Given the positive future for hydropower in the UIB, it is also timely to establish more stringent policies for ensuring environmental conservation while promoting hydropower development. We show that maintaining protected areas and high thresholds for e-flows remains possible into the far-future alongside increase in sustainable potential, especially in the southeastern subbasins. Analysis of river fragmentation and changes to ecological indicators of flow alteration or richer dataset on biodiversity can be added to HyPE to further strengthen the representation of environment in hydropower planning (Annandale and Hagler Bailly, 2014; Grill et al., 2019). Feasibilty of environmentally friendly hydropower plant configurations should be explored further in the hotspots of climate change (Opperman et al., 2022). Moreover, as the cost of hydropower plants decreases in the future, it becomes more feasible to implement and enforce higher compensatory measures to address environmental damage, land use conflicts, and human resettlement challenges. With the promising increase in hydropower potential anticipated under climate change, there is ample room to address these externalities (WCD, 2000; Annandale and Hagler Bailly, 2014) comprehensively from the outset.
5.4 Implications for energy security
While hydropower supply potential is increasing in the UIB, there is a spatial mismatch in areas with increasing hydropower potential and increasing energy demand in the future under climate and socio-economic changes. In the northwestern subbasins, we observe a decline in historical energy availability while in the southeastern subbasins, except Beas, we observe an increase. Alarmingly, in Kabul subbasin, the energy availability drops below the minimum energy security threshold for energy sufficiency. While the UIB appears energy self-sufficient with enough sustainable potential available to fulfill energy security, within the UIB subbasins the availability and affordability of hydropower varies. Moreover, the spatial distribution of sustainable potential is more uneven than technical potential indicating that there is spatial difference on the likelihood of a subbasin to fulfill its demand sustainably. Hence, achieving energy security sustainably within the UIB may require cross-border energy trade across the riparian countries to minimize the impact of the northwest-to-southeast variation in future hydropower potential on energy. Although achieving cooperation among the riparian countries for cross-border energy trade is challenging under existing hydro-politics, it can yield mutual benefits when considering the shared use of energy and water to enhance energy, water, and food security throughout the entire Indus basin (Vinca et al., 2021; Smolenaars et al., 2023).
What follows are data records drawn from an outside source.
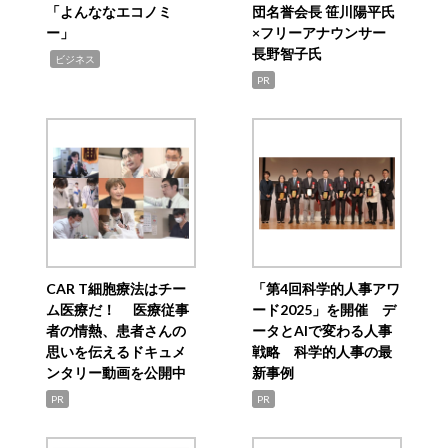
「よんななエコノミ
団名誉会長 笹川陽平氏
ー」
×フリーアナウンサー
長野智子氏
,
ビジネス
PR
CAR T細胞療法はチー
「第4回科学的人事アワ
ム医療だ！ 医療従事
ード2025」を開催 デ
者の情熱、患者さんの
ータとAIで変わる人事
思いを伝えるドキュメ
戦略 科学的人事の最
ンタリー動画を公開中
新事例
PR
PR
In addition, it is also pertinent to examine the upstream-downstream linkages created by hydropower available in the UIB to fulfill demands not only within the UIB but also downstream in the LIB. Developing the technical potential in the UIB to generate energy for the LIB will ensue environmental impacts and increase exposure to geo-hazard risks. Subbasins with low proportion of sustainable potential are thus also areas more susceptible to environmental degradation and conflicts arising from competing water and land use among various stakeholders. An important question thus raised is who is bearing the risk and who is reaping the benefits of future hydropower potential in the UIB (Di Baldassarre et al., 2019; Lord et al., 2020; Levenda et al., 2021). Under the existing uneven spatial distribution of development and political power between and within the riparian countries (Akhter, 2015), it is crucial to consider how the northwest-to-southeast pattern of hydropower potential under climate change may be utilized unjustly (Melsen et al., 2018). The high willingness to pay of urban energy demand centers in the LIB may result in the exploitation of cheaper technical rather than sustainable potential in UIB subbasins. In practice, existing transmission grids primarily facilitate the transfer of hydropower from the UIB to the LIB within the respective riparian countries and there is no hydropower trade between the UIB subbasins governed by different countries. Hence, the UIB and LIB shares of the respective riparians are more interconnected and will share resources than subbasins across countries. To minimize the unintended socio-political and environmental consequences of hydropower development, governance interventions are first necessary to encourage investments in sustainable hydropower considering the upstream-downstream linkages within each riparian country and then the northwest-to-southeastern pattern between countries. National water sharing accords could be expanded to ensure sustainable utilization and equitable sharing of water and hydropower potential within the upstream-downstream regions. Analysis of the political ecology of hydropower development in the transboundary UIB can help identify locally relevant interventions to promote sustainable and equitable hydropower development in the basin.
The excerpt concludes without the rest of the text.